Understanding time difference between finetuning and training the last layer with frozen weights

miguelgfierro · December 5, 2017, 8:37am

Hi,

I want to compare the performance of a dataset using finetuning and training the last layer with frozen weights of ResNet18. I’m using a dataset of The Simpsons, which has 20 classes, with 20.000 images, with between 300 and 1000 examples per class.

When I compare the accuracy, when finetunning I get 91% vs freeze and train that I get 62%, which looks good. However, the training time in finetunning is 17 min (using 4 NVIDIA M60 GPUs) and the training time in freeze and train is 16min. Shouldn’t the freeze and train example be much faster?

The code for finetuning is:

def finetune(dataloaders, model_name, sets, num_epochs, num_gpus, lr, momentum, lr_step, lr_epochs):
    num_class = len(dataloaders[sets[0]].dataset.class_to_idx)
    model_ft = models.__dict__[model_name](pretrained=True)
    num_ftrs = model_ft.fc.in_features
    model_ft.fc = nn.Linear(num_ftrs, num_class)
    if num_gpus > 1: 
        model_ft = nn.DataParallel(model_ft)
    model_ft = model_ft.cuda()
    criterion = nn.CrossEntropyLoss()
    optimizer = SGD(model_ft.parameters(), lr=lr, momentum=momentum)
    exp_lr_scheduler = lr_scheduler.StepLR(optimizer, step_size=lr_epochs, gamma=lr_step)
    model_ft = train_model(dataloaders, model_ft, sets, criterion, optimizer, exp_lr_scheduler, num_epochs=num_epochs)
    return model_ft

the code for freeze and train is:

def freeze_and_train(dataloaders, model_name, sets, num_epochs, num_gpus, lr, momentum, lr_step, lr_epochs):
    num_class = len(dataloaders[sets[0]].dataset.class_to_idx)
    model_conv = models.__dict__[model_name](pretrained=True)
    for param in model_conv.parameters(): #params have requires_grad=True by default
        param.requires_grad = False
    num_ftrs = model_conv.fc.in_features
    model_conv.fc = nn.Linear(num_ftrs, num_class)
    if num_gpus > 1: 
        model_conv = nn.DataParallel(model_conv)
    model_conv = model_conv.cuda()
    criterion = nn.CrossEntropyLoss()
    if num_gpus > 1:
        params = model_conv.module.fc.parameters()
    else:
        params = model_conv.fc.parameters()
    optimizer = SGD(params, lr=lr, momentum=momentum)
    exp_lr_scheduler = lr_scheduler.StepLR(optimizer, step_size=lr_epochs, gamma=lr_step)
    model_conv = train_model(dataloaders, model_conv, sets, criterion, optimizer, exp_lr_scheduler, num_epochs=num_epochs)
    return model_conv

The train_model function is based on the pytorch tranfer learning tutorial and can be found here. The complete code is here.

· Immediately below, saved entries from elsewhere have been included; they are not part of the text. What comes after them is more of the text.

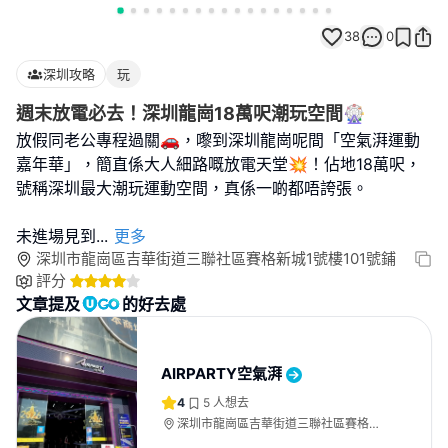
38
0
深圳攻略
玩
週末放電必去！深圳龍崗18萬呎潮玩空間🎡
放假同老公專程過關🚗，嚟到深圳龍崗呢間「空氣湃運動
嘉年華」，簡直係大人細路嘅放電天堂💥！佔地18萬呎，
號稱深圳最大潮玩運動空間，真係一啲都唔誇張。
未進場見到
...
更多
深圳市龍崗區吉華街道三聯社區賽格新城1號樓101號鋪
評分
文章提及
的好去處
AIRPARTY空氣湃
4
5
人想去
深圳市龍崗區吉華街道三聯社區賽格新
城1號樓101號鋪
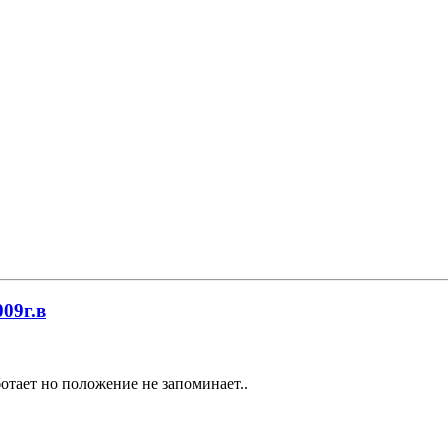
009г.в
отает но положение не запоминает..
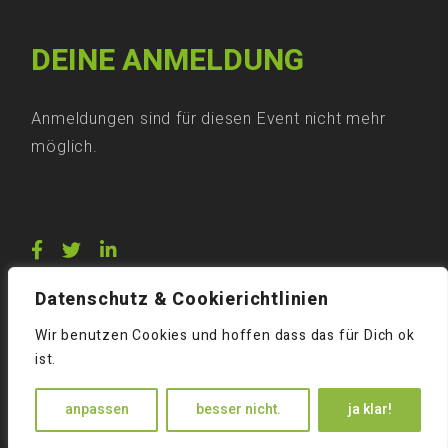
DEINE ANMELDUNG
Anmeldungen sind für diesen Event nicht mehr
möglich.
Datenschutz & Cookierichtlinien
Wir benutzen Cookies und hoffen dass das für Dich ok
ist.
anpassen
besser nicht.
ja klar!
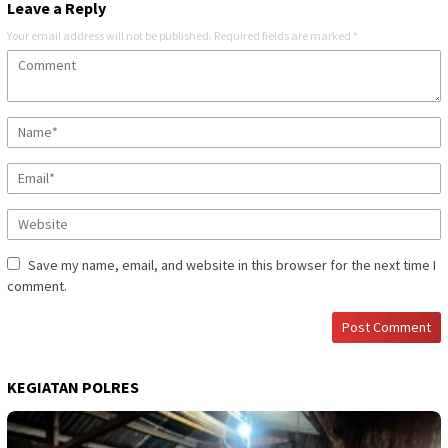
Leave a Reply
Your email address will not be published.
Required fields are marked
*
Save my name, email, and website in this browser for the next time I
comment.
KEGIATAN POLRES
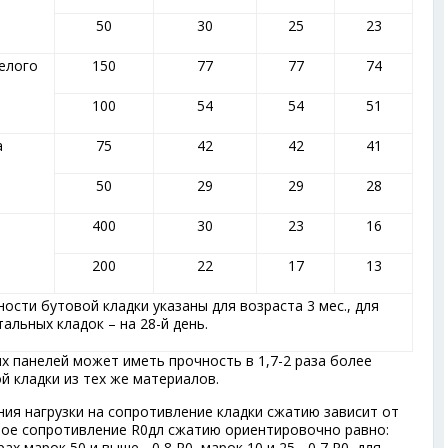
50
30
25
23
елого
150
77
77
74
100
54
54
51
а
75
42
42
41
50
29
29
28
400
30
23
16
200
22
17
13
ости бутовой кладки указаны для возраста 3 мес., для
тальных кладок – на 28-й день.
х панелей может иметь прочность в 1,7-2 раза более
й кладки из тех же материалов.
ия нагрузки на сопротивление кладки сжатию зависит от
ное сопротивление R
0
дл
сжатию ориентировочно равно:
ах марок 50 и выше - 0,8 R
0
, марок 10 и 25 - 0,7 R
0
, для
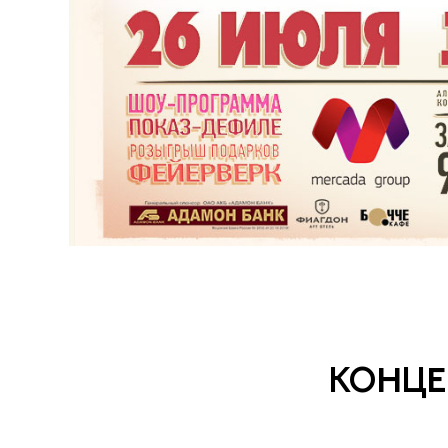
КОНЦЕ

miguelgfierro · December 19, 2017, 6:24pm

There is clearly something wrong, I performed the same experiment with CNTK and there is a big difference when freezing:

Using CNTK with simpsons dataset:
freeze:
Test accuracy is 0.763938618926
Process time 621.0402624607086 seconds

finetune:
Test accuracy is 0.959335038363
Process time 1635.1398813724518 seconds

SimonW · December 20, 2017, 12:30am

Your code looks fine. I’ll take a look and try to come up with a repro by tomorrow.

miguelgfierro · December 20, 2017, 9:34am

I’m doing more experiments, the issue was when using 4 GPUs, with 1 GPU the result is expected
ResNet18 on 1GPU finetune:
Training complete in 21m 37s
Best val Acc: 0.953708

ResNet18 on 1GPU freeze:
Training complete in 8m 30s
Best val Acc: 0.692327

ResNet18 on 4GPU finetune:
Training complete in 10m 11s
Best val Acc: 0.954220

ResNet18 on 4GPU freeze:
Training complete in 9m 42s
Best val Acc: 0.686957

I’m curious to know if the issue is because the dataset is too small for 4 GPUs (20k images) or due to the small network ResNet18

miguelgfierro · December 20, 2017, 1:30pm

Update:
I trained the same data in ResNet152:

ResNet152 on 4GPU finetune:
Training complete in 64m 55s
Best val Acc: 0.987468

ResNet152 on 4GPU freeze:
Training complete in 59m 18s
Best val Acc: 0.727110

It’s growing the number of GPUs what is making it slow, so the data IO is significant. I wonder what would be with a bigger dataset

SimonW · December 20, 2017, 4:41pm

I see. That makes sense. At the moment, DataParallel broadcasts parameters that are not modified, and has some other overhead around replicate and broadcast_coalesce. We are in the process to improve it. See some progress here: https://github.com/pytorch/pytorch/pull/4216.